Innovation requires several elements to be successful. These elements include (this list is not exhaustive!) access to the required skills base, sound resources, and access to appropriate facilities to realize your prototypes and try out your best ideas. Without these basic requirements, the process of bringing good ideas to fruition can be a very frustrating and time-consuming effort.
I have been working on two funded projects in the last few months that required a unique and specific access to high quality workshops. Apart from high quality machines, the variety of of tools available in these workshops are also important – not having access to a specific machine (that may be rarely used) can become a critical factor in your process.
To provide a little background – when you are building unique machines, it pays to plan properly in advance. But even the best planning sometimes falls short, as you build parts of the prototype. Testing and partial validation along the way is a crucial part of the process. Continuous testing most of the time reveals a better way to build a component (or different materials), or your testing indicates that the solution is not optimal (and off course, there is an unspeakable worst-case scenario!). In short, the building process is recursive, with lots of testing and validation stages between ideation and completion of the process.

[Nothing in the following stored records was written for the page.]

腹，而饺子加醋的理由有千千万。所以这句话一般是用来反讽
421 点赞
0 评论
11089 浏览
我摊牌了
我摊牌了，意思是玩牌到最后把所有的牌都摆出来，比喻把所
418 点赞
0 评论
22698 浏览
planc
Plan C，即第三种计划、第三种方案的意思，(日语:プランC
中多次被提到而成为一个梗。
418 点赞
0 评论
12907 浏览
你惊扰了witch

The equipment I have been building are for use in the HAMK Bio environment, and it would be used test soil qualities such as soil hydrophobicity and soil aggregate stability. The first relates to the carbon content of soils (too much carbon makes the soil hydrophobic), and the latter relates to a measure to determine how easily soils may erode. Both these topics are important for managing the agricultural sector in terms of the changing climate.

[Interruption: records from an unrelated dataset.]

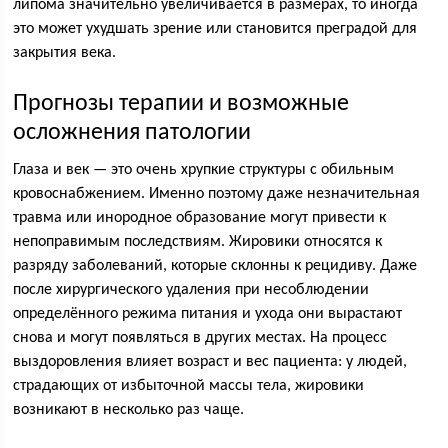
липома значительно увеличивается в размерах, то иногда
это может ухудшать зрение или становится преградой для
закрытия века.
Прогнозы терапии и возможные
осложнения патологии
Глаза и век — это очень хрупкие структуры с обильным
кровоснабжением. Именно поэтому даже незначительная
травма или инородное образование могут привести к
непоправимым последствиям. Жировики относятся к
разряду заболеваний, которые склонны к рецидиву. Даже
после хирургического удаления при несоблюдении
определённого режима питания и ухода они вырастают
снова и могут появляться в других местах. На процесс
выздоровления влияет возраст и вес пациента: у людей,
страдающих от избыточной массы тела, жировики
возникают в несколько раз чаще.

The theory and methodologies behind both machines have been researched intensively, with numerous data sets from early prototypes built to prove the concepts. From these datasets it was found that both the quality of these instruments is dependent on good quality components, and high precision fabrication methods. Finding the best materials to produce components and elements proofed to be the first issue, and an associated issue was to find a workshop that can provide access to the tools required. The materials decided on were a mixed bag: there are components requiring stainless steel, aluminum, mild steel, engineering plastics, wood, several elegantly designed 3D printed components, and off course, the electronic components. Manipulating these materials therefore requires well tooled workshops. Both the metal and wood workshops were found at the HAMK Design Factory, and both are well equipped to perform the tasks needed for these two projects.
I mentioned that access to skills is also part of the success in innovation. The list of widely different materials requires relatively unique methods to manipulate and is just as important. Having found the workshops at the HAMK Design Factory, the skills were also found at the Design Factory. The friendly Markku Mikkonen was almost always available to help with specific queries and advice on the machining of the different materials.

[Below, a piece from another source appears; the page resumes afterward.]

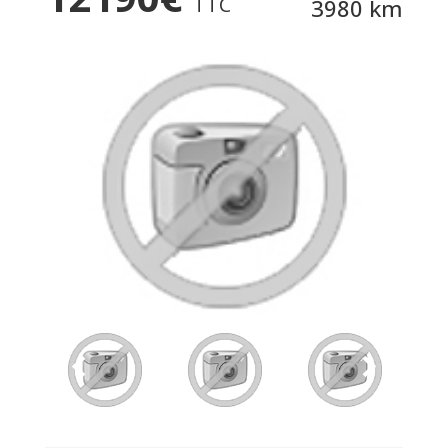
TTC
3980 km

Both instruments have been manufactured from a very thick and strong engineering plastic with a high Young’s modulus value (it has stable dimensions under a range of temperatures), and very strong. Precision slots and wells were milled into the plastic, as well as numerous holes drilled and tapped in order to use bolts as fasteners. Smaller pieces were also precision cut to accommodate the tensioning of stepper belts. Interestingly, manipulating the plastic required the use of tools and machines from both the metal and wood workshops. A lot of fine metal work was done to cut unique axle holders, and joiners were precision shaped and drilled on the metal lathe to join stepper motors and axles. Specialized brackets had to be made to hold the stepper motors in their positions.
The enclosures for Project Tyvi were made from plywood, to add an aesthetical aspect to the project. The project aim is to look at a way to measure soil erosion characteristics in the field, and the layering of plywood strips with the patterns running in different directions were easy to produce in the wood workshop.